Alphabet(GOOGL)株価は過去1年で約160%上昇し、Q1 2026の決算後、アナリストはこの上昇幅を、GoogleがAIのフルスタック(full stack)における競争上のポジショニングを築いたことに結び付けた。CNBC 報道の要約:AlphabetのQ1 合算売上高は前年同期比22%増の1,099億ドル、純利益は81%増の626億ドルと大幅増;Google Cloudの売上高は前年同期比63%増の200億ドルで、同社が初めてこの水準を突破した;クラウドのバックログは、連続四半期比でほぼ倍増の4,620億ドル。Alphabetは先週の取引終了後に一時的にNVIDIA(輝達)を上回り、時価総額最大の企業になった。
「AIの全スタックを持つ」ことの具体的な中身:チップ、モデル、クラウド、ソフトウェア
AlphabetのAI全スタックは次の層をカバー:
チップ:自社のTPU(Tensor Processing Unit)シリーズで、輝達GPUへの依存を低減
大規模言語モデル:Geminiシリーズで、OpenAIやAnthropicと直接競合
クラウド基盤:Google Cloud Platform、Q1の+63%は最速成長のクラウド事業者
クラウドアプリ:Workspace、AIアプリを企業向け生産性スイートに統合
研究:DeepMind、AlphaEvolve、AlphaFoldなどの先進研究による成果
「AIの全スタック」を持つことは、特定の層にだけ注力する競合者(NVIDIAは主にチップ、OpenAIは主にモデル)に対して相対的に価値がある。つまり各層の売上がそれぞれ成長に寄与できる点にある。今週abmediaが報じた「AIチップ世代交替」というテーマも同じ方向性で、市場はAIの利益を単一のGPUトップ企業から、AIスタック各層の供給業者へと分散させ始めている。

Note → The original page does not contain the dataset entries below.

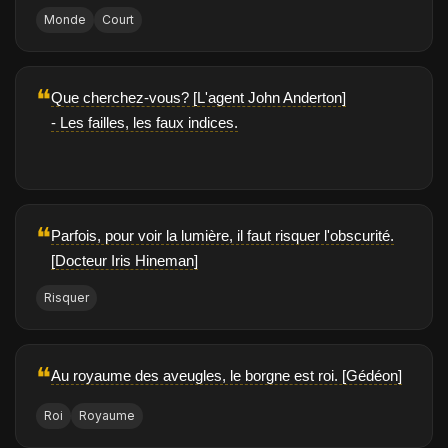
Monde
Court
❝
Que cherchez-vous? [L'agent John Anderton]
- Les failles, les faux indices.
❝
Parfois, pour voir la lumière, il faut risquer l'obscurité.
[Docteur Iris Hineman]
Risquer
❝
Au royaume des aveugles, le borgne est roi. [Gédéon]
Roi
Royaume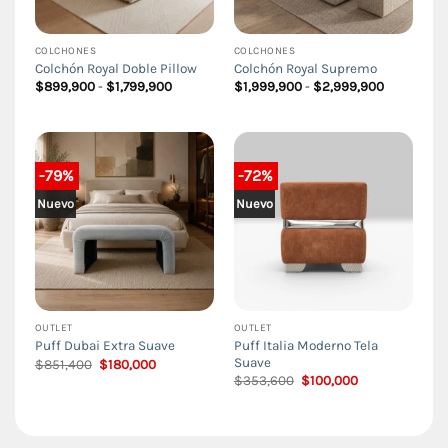
COLCHONES
COLCHONES
Colchón Royal Doble Pillow
Colchón Royal Supremo
Rango
Rango
$
899,900
-
$
1,799,900
$
1,999,900
-
$
2,999,900
de
de
precios:
precios:
desde
desde
$899,900
$1,999,90
hasta
hasta
$1,799,900
$2,999,90
-79%
-72%
Nuevo
Nuevo
OUTLET
OUTLET
Puff Italia Moderno Tela
Puff Dubai Extra Suave
Suave
El
El
$
851,400
$
180,000
precio
precio
El
El
$
353,600
$
100,000
original
actual
precio
precio
era:
es:
original
actual
$851,400.
$180,000.
era:
es:
$353,600.
$100,000.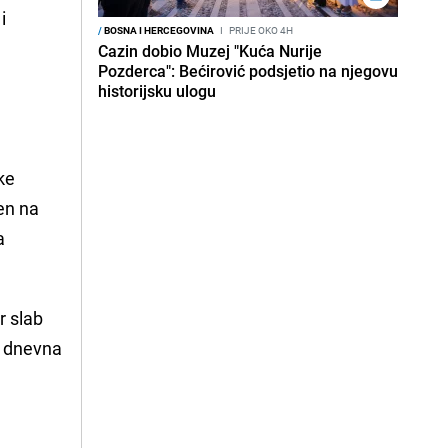
i
/
BOSNA I HERCEGOVINA
I
PRIJE OKO 4H
Cazin dobio Muzej "Kuća Nurije
Pozderca": Bećirović podsjetio na njegovu
historijsku ulogu
ke
en na
a
r slab
a dnevna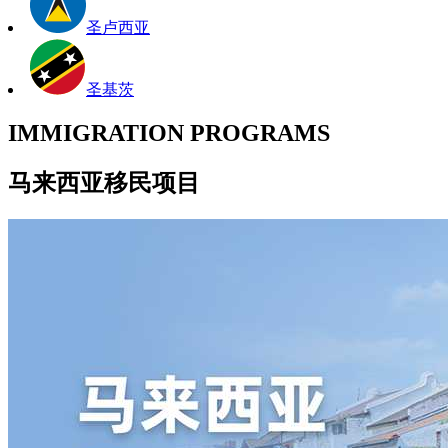
圣卢西亚
圣基茨
IMMIGRATION PROGRAMS
马来西亚移民项目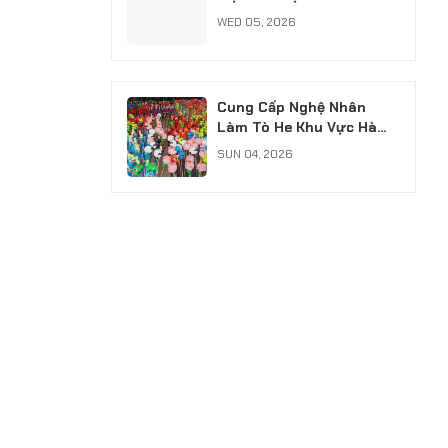
Chuyên Nghiệp, Có Xuất
WED 05, 2026
VAT
Cung Cấp Nghệ Nhân
Làm Tò He Khu Vực Hà
Nội: Giữ Hồn Nét Việt Cho
SUN 04, 2026
Sự Kiện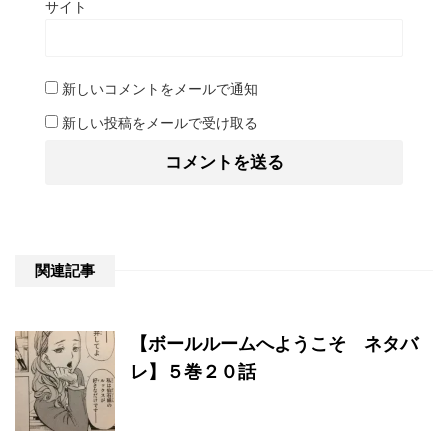
サイト
新しいコメントをメールで通知
新しい投稿をメールで受け取る
関連記事
【ボールルームへようこそ ネタバ
レ】５巻２０話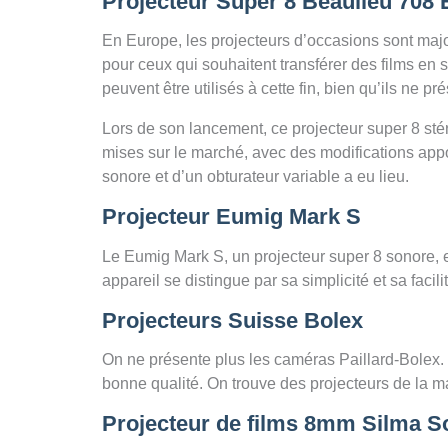
Projecteur Super 8 Beaulieu 708 
En Europe, les projecteurs d’occasions sont maj
pour ceux qui souhaitent transférer des films en 
peuvent être utilisés à cette fin, bien qu’ils ne 
Lors de son lancement, ce projecteur super 8 stér
mises sur le marché, avec des modifications appo
sonore et d’un obturateur variable a eu lieu.
Projecteur Eumig Mark S
Le Eumig Mark S, un projecteur super 8 sonore, e
appareil se distingue par sa simplicité et sa facilit
Projecteurs Suisse Bolex
On ne présente plus les caméras Paillard-Bolex.
bonne qualité. On trouve des projecteurs de la ma
Projecteur de films 8mm Silma S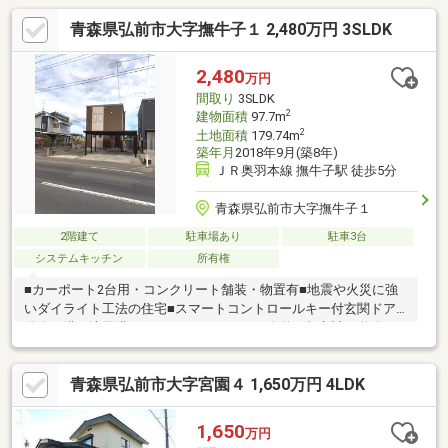
青森県弘前市大字撫牛子１ 2,480万円 3SLDK
2,480
万円
間取り
3SLDK
2
建物面積
97.7m
2
土地面積
179.74m
築年月
2018年9月(築8年)
ＪＲ奥羽本線 撫牛子駅 徒歩5分
青森県弘前市大字撫牛子１
2階建て
駐車場あり
駐車3台
システムキッチン
所有権
■カーポート2台用・コンクリート舗装・物置有■地震や火災に強
いダイライト工法の住宅■スマートコントロールキー付玄関ドア■
道路側溝は流雪溝になっています。■西側公道：都市計画道路3・
4・1号和徳堀越線■現況道路境界から約1mの部分が都市計画道路
の区域内になります。（実施時期未定）■居住誘導区域内■令和6
青森県弘前市大字宮園４ 1,650万円 4LDK
年度固定資産税・都市計画税額：88，100円■新価格：2，500万円
（価格改定日2025年12月25日）■旧価格：2，530万円（旧価格公
表日2025年7月29日）
1,650
万円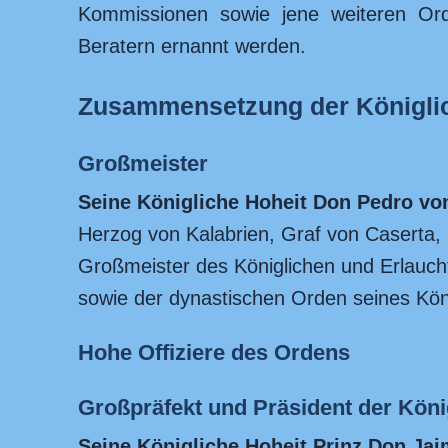
Kommissionen sowie jene weiteren Ord
Beratern ernannt werden.
Zusammensetzung der Königli
Großmeister
Seine Königliche Hoheit
Don Pedro von
Herzog von Kalabrien, Graf von Caserta, 
Großmeister des Königlichen und Erlauch
sowie der dynastischen Orden seines Kön
Hohe Offiziere des Ordens
Großpräfekt und Präsident der Köni
Seine Königliche Hoheit
Prinz Don Jai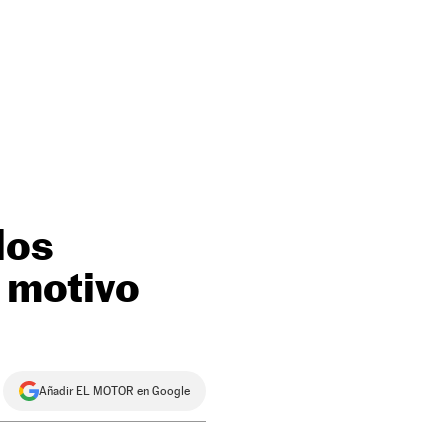
los
l motivo
Añadir EL MOTOR en Google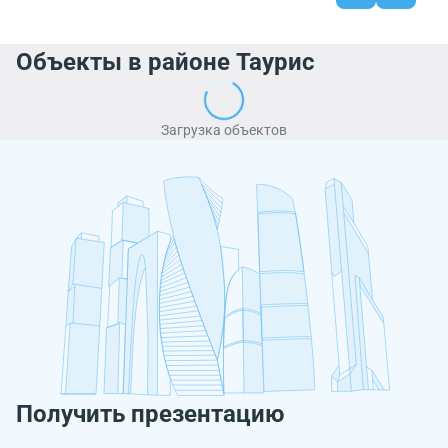
Объекты в районе Таурис
Загрузка объектов
Получить презентацию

Q1決算の数字:売上高 1,099億、純利益 +81%、Cloudが200億を突破
Alphabet 4月29日のQ1 2026決算の重要な数字:
合算売上高:1,099億ドル、前年比22%増
純利益:626億ドル、前年比81%増
Google Cloudの売上高:200億ドル、前年比63%増—初めてこの水準を突破
Cloud backlog(未計上の契約済み収益):4,620億ドル、連続四半期比でほぼ倍増
JPMorganはAlphabetを「テクノロジー株の最優先」と位置付け
Cloud backlog 4,620億ドルは、今後数年のクラウド売上が既存契約でロックされていることを意味する。Google Cloudは、いまの成長が速いだけでなく、将来の売上の見通し(収益の可視性)も過去最高水準になっている。この数字は、株価を押し上げる上での基本的な期待感を直接的に支えている。
時価総額の動き:一時的に輝達を上回り、AIのリーダーシップの勢力図が再編
Alphabetの資本市場におけるポジション変化:
今週の取引終了後に一時的に輝達を上回り、市場の時価総額ランキングで首位に
AIブームの初期に「最も危険な被害者」(検索業務がChatGPTの衝撃を受けたこと)と見られていたところから、「主要な勝ち組」へ
過去1年の上昇幅は約160%で、すべてのMagnificent 7の同業他社を上回る
今後追跡できる具体的な出来事:Google CloudのQ2が+60%以上の成長を維持するかどうか、TPUと輝達GPUの企業AIトレーニング市場におけるシェアの変化、Geminiモデルが企業向けでどれほど採用されるか、そしてAlphabetがQ2にさらに設備投資(キャピタルエクスペンディチャー)の規模を拡大するか。